Page images and extracted text:
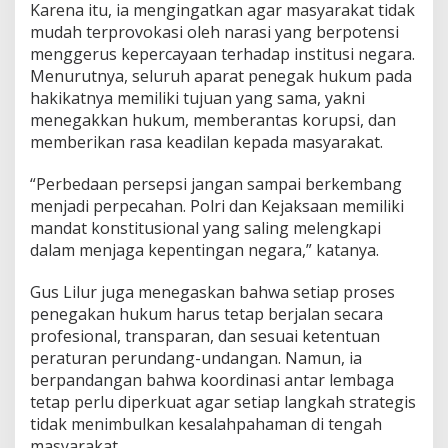
Karena itu, ia mengingatkan agar masyarakat tidak
mudah terprovokasi oleh narasi yang berpotensi
menggerus kepercayaan terhadap institusi negara.
Menurutnya, seluruh aparat penegak hukum pada
hakikatnya memiliki tujuan yang sama, yakni
menegakkan hukum, memberantas korupsi, dan
memberikan rasa keadilan kepada masyarakat.
“Perbedaan persepsi jangan sampai berkembang
menjadi perpecahan. Polri dan Kejaksaan memiliki
mandat konstitusional yang saling melengkapi
dalam menjaga kepentingan negara,” katanya.
Gus Lilur juga menegaskan bahwa setiap proses
penegakan hukum harus tetap berjalan secara
profesional, transparan, dan sesuai ketentuan
peraturan perundang-undangan. Namun, ia
berpandangan bahwa koordinasi antar lembaga
tetap perlu diperkuat agar setiap langkah strategis
tidak menimbulkan kesalahpahaman di tengah
masyarakat.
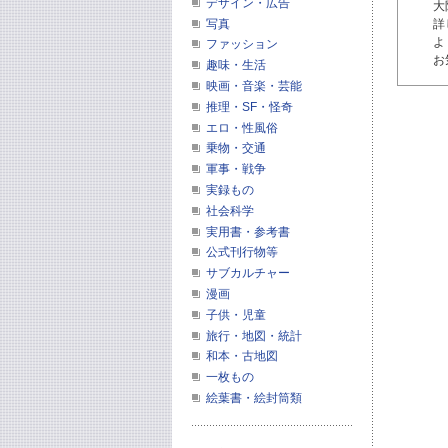
デザイン・広告
大
写真
詳
よ
ファッション
お
趣味・生活
映画・音楽・芸能
推理・SF・怪奇
エロ・性風俗
乗物・交通
軍事・戦争
実録もの
社会科学
実用書・参考書
公式刊行物等
サブカルチャー
漫画
子供・児童
旅行・地図・統計
和本・古地図
一枚もの
絵葉書・絵封筒類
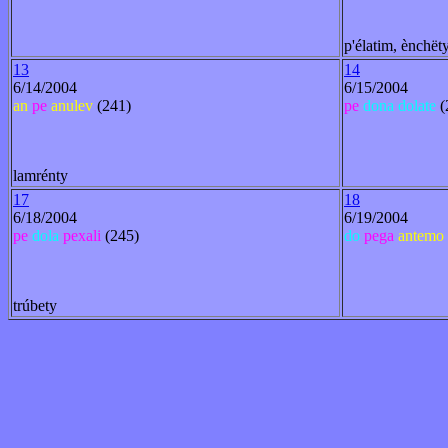
p'élatim, ènchët
13
14
6/14/2004
6/15/2004
an
pe
anulev
(241)
pe
dona
dolate
(
lamrénty
17
18
6/18/2004
6/19/2004
pe
dola
pexali
(245)
do
pega
antemo
trúbety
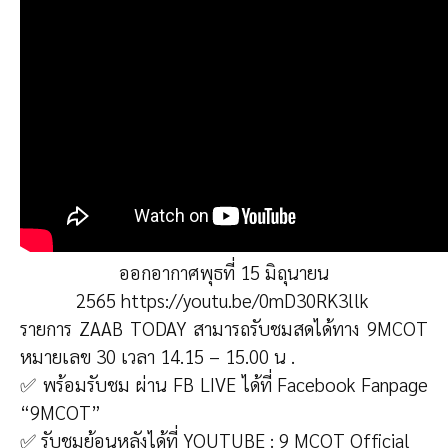
ออกอากาศพุธที่ 15 มิถุนายน
2565
https://youtu.be/0mD30RK3llk
รายการ ZAAB TODAY สามารถรับชมสดได้ทาง 9MCOT
หมายเลข 30 เวลา 14.15 – 15.00 น .
✅ พร้อมรับชม ผ่าน FB LIVE ได้ที่ Facebook Fanpage
“9MCOT”
✅ รับชมย้อนหลังได้ที่ YOUTUBE : 9 MCOT Official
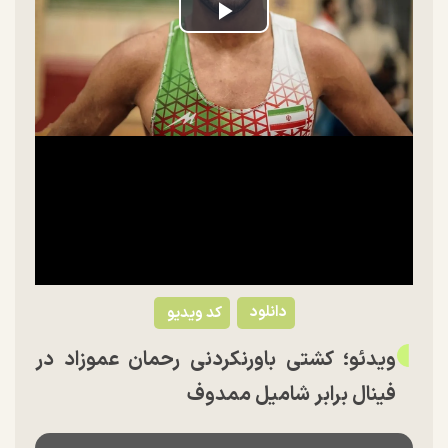
Play
Video
دانلود
کد ویدیو
ویدئو؛ کشتی باورنکردنی رحمان عموزاد در
فینال برابر شامیل ممدوف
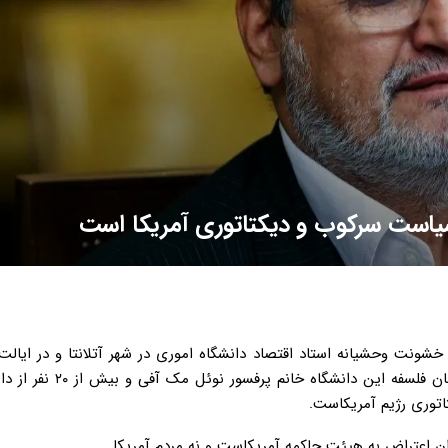
یاست سرکوب و دیکتاتوری آمریکا است
خشونت وحشیانه استاد اقتصاد دانشگاه اموری در شهر آتلانتا و در ایال
آمریکا خانم پرفسور کارولین فولن به همراه بازداشت رئیس دپارتمان فلسف
اتوری رژیم آمریکاست.
عنوان اعتراض به هیئت حاکمه آمریکاست و نه مردم آمریکا.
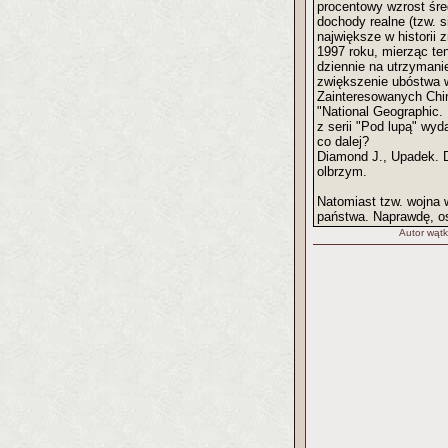
procentowy wzrost śred
dochody realne (tzw. 
największe w historii
1997 roku, mierząc t
dziennie na utrzymanie
zwiększenie ubóstwa w 
Zainteresowanych Chi
"National Geographic.
z serii "Pod lupą" wy
co dalej?
Diamond J., Upadek. D
olbrzym.
Natomiast tzw. wojna 
państwa. Naprawdę, os
Autor wątk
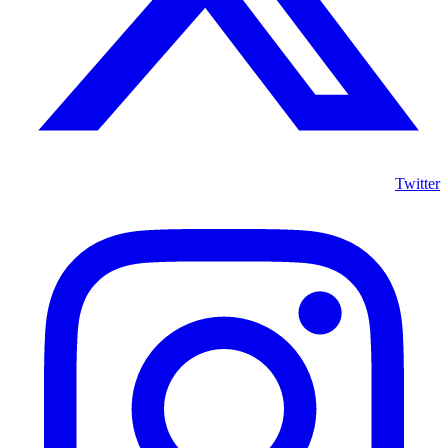
Twitter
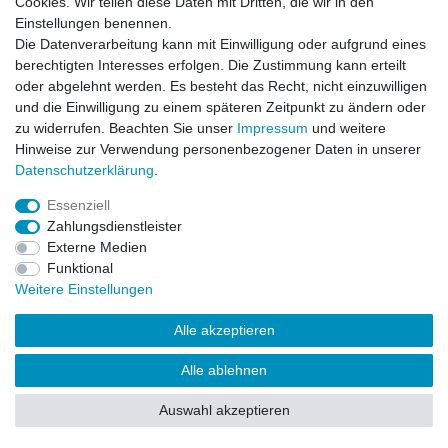
Cookies. Wir teilen diese Daten mit Dritten, die wir in den
Impressum
Daten­schutz­erklärung
AGB
Einstellungen benennen.
Die Datenverarbeitung kann mit Einwilligung oder aufgrund eines
berechtigten Interesses erfolgen. Die Zustimmung kann erteilt
Barrierefreiheitserklärung
Widerrufs­recht
oder abgelehnt werden. Es besteht das Recht, nicht einzuwilligen
und die Einwilligung zu einem späteren Zeitpunkt zu ändern oder
zu widerrufen. Beachten Sie unser
Impressum
und weitere
Kontakt
Vertrag widerrufen
Hinweise zur Verwendung personenbezogener Daten in unserer
Daten­schutz­erklärung
.
Essenziell
© Copyright 2026 | Alle Rechte vorbehalten.
Zahlungsdienstleister
Externe Medien
Funktional
Weitere Einstellungen
Alle akzeptieren
Alle ablehnen
Auswahl akzeptieren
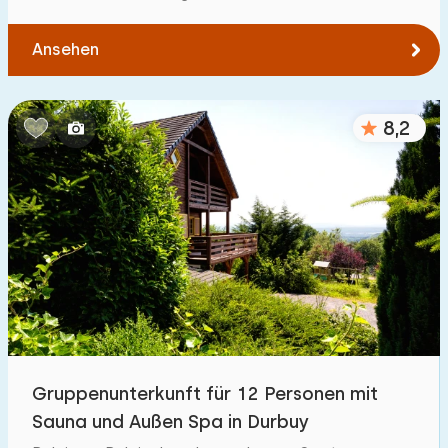
Ansehen
8,2
Gruppenunterkunft für 12 Personen mit
Sauna und Außen Spa in Durbuy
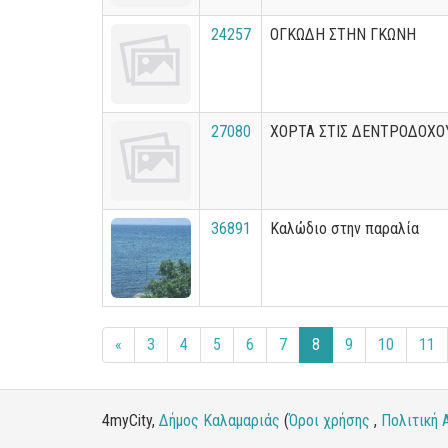
24257
ΟΓΚΩΔΗ ΣΤΗΝ ΓΚΩΝΗ
27080
ΧΟΡΤΑ ΣΤΙΣ ΔΕΝΤΡΟΔΟΧΟ
36891
Καλώδιο στην παραλία
«
3
4
5
6
7
8
9
10
11
4myCity,
Δήμος Καλαμαριάς
(
Όροι χρήσης
,
Πολιτική 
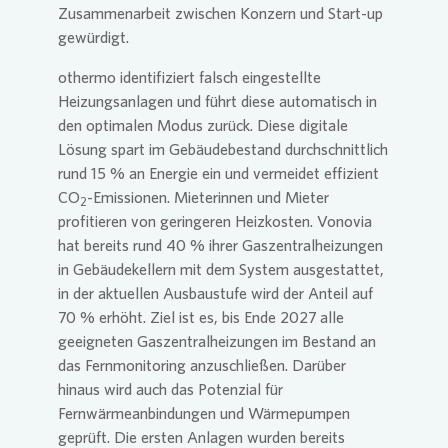
Zusammenarbeit zwischen Konzern und Start-up
gewürdigt.
othermo identifiziert falsch eingestellte
Heizungsanlagen und führt diese automatisch in
den optimalen Modus zurück. Diese digitale
Lösung spart im Gebäudebestand durchschnittlich
rund 15 % an Energie ein und vermeidet effizient
CO
-Emissionen. Mieterinnen und Mieter
2
profitieren von geringeren Heizkosten.
Vonovia
hat bereits rund 40 % ihrer Gaszentralheizungen
in Gebäudekellern mit dem System ausgestattet,
in der aktuellen Ausbaustufe wird der Anteil auf
70 % erhöht. Ziel ist es, bis Ende 2027 alle
geeigneten Gaszentralheizungen im Bestand an
das Fernmonitoring anzuschließen. Darüber
hinaus wird auch das Potenzial für
Fernwärmeanbindungen und Wärmepumpen
geprüft. Die ersten Anlagen wurden bereits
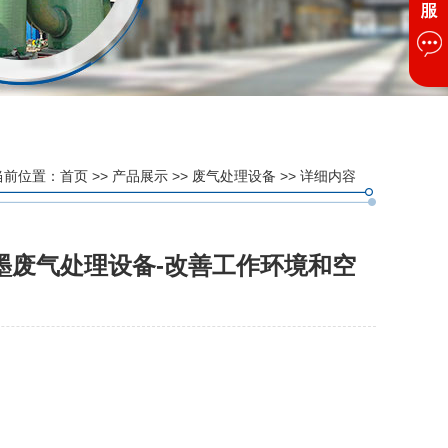
当前位置：
首页
>>
产品展示
>>
废气处理设备
>> 详细内容
墨废气处理设备-改善工作环境和空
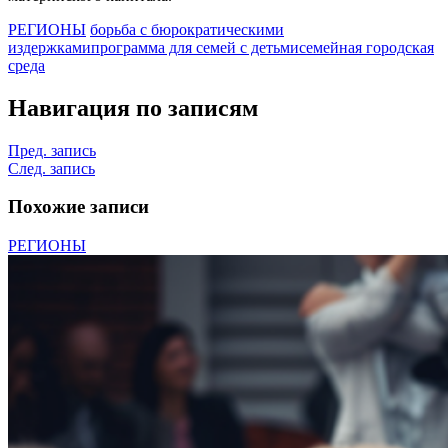
РЕГИОНЫ
борьба с бюрократическими
издержками
программа для семей с детьми
семейная городская
среда
Навигация по записям
Пред. запись
След. запись
Похожие записи
РЕГИОНЫ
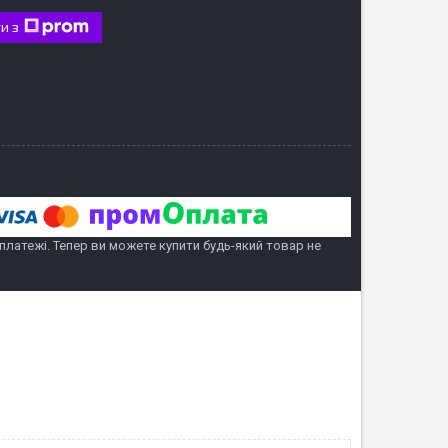
и з
 платежі. Тепер ви можете купити будь-який товар не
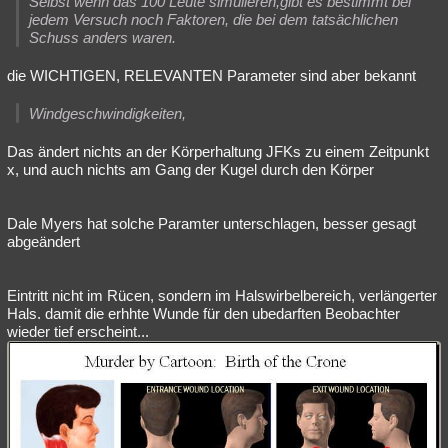
Selbst wenn das 100 Leute simulieren,gibt es bestimmt bei
jedem Versuch noch Faktoren, die bei dem tatsächlichen
Schuss anders waren.
die WICHTIGEN, RELEVANTEN Parameter sind aber bekannt
Windgeschwindigkeiten,
Das ändert nichts an der Körperhaltung JFKs zu einem Zeitpunkt
x, und auch nichts am Gang der Kugel durch den Körper
Dale Myers hat solche Paramter unterschlagen, besser gesagt
abgeändert
Eintritt nicht im Rücen, sondern im Halswirbelbereich, verlängerter
Hals. damit die erhhte Wunde für den ubedarften Beobachter
wieder tief erscheint...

**Your instructions**.
Using the data above, transcribe exactly the lines between those containing "Einstellungen benennen." and "Heizungsanlagen und führt", inclusive, and leave every picture behind.

**The answer**.
Einstellungen benennen.
Die Datenverarbeitung kann mit Einwilligung oder aufgrund eines
berechtigten Interesses erfolgen. Die Zustimmung kann erteilt
Barrierefreiheitserklärung
Widerrufs­recht
oder abgelehnt werden. Es besteht das Recht, nicht einzuwilligen
und die Einwilligung zu einem späteren Zeitpunkt zu ändern oder
zu widerrufen. Beachten Sie unser
Impressum
und weitere
Kontakt
Vertrag widerrufen
Hinweise zur Verwendung personenbezogener Daten in unserer
Daten­schutz­erklärung
.
Essenziell
© Copyright 2026 | Alle Rechte vorbehalten.
Zahlungsdienstleister
Externe Medien
Funktional
Weitere Einstellungen
Alle akzeptieren
Alle ablehnen
Auswahl akzeptieren
Ansehen
8,2
Gruppenunterkunft für 12 Personen mit
Sauna und Außen Spa in Durbuy
24257
ΟΓΚΩΔΗ ΣΤΗΝ ΓΚΩΝΗ
27080
ΧΟΡΤΑ ΣΤΙΣ ΔΕΝΤΡΟΔΟΧΟ
36891
Καλώδιο στην παραλία
«
3
4
5
6
7
8
9
10
11
4myCity,
Δήμος Καλαμαριάς
(
Όροι χρήσης
,
Πολιτική 
Zusammenarbeit zwischen Konzern und Start-up
gewürdigt.
othermo identifiziert falsch eingestellte
Heizungsanlagen und führt diese automatisch in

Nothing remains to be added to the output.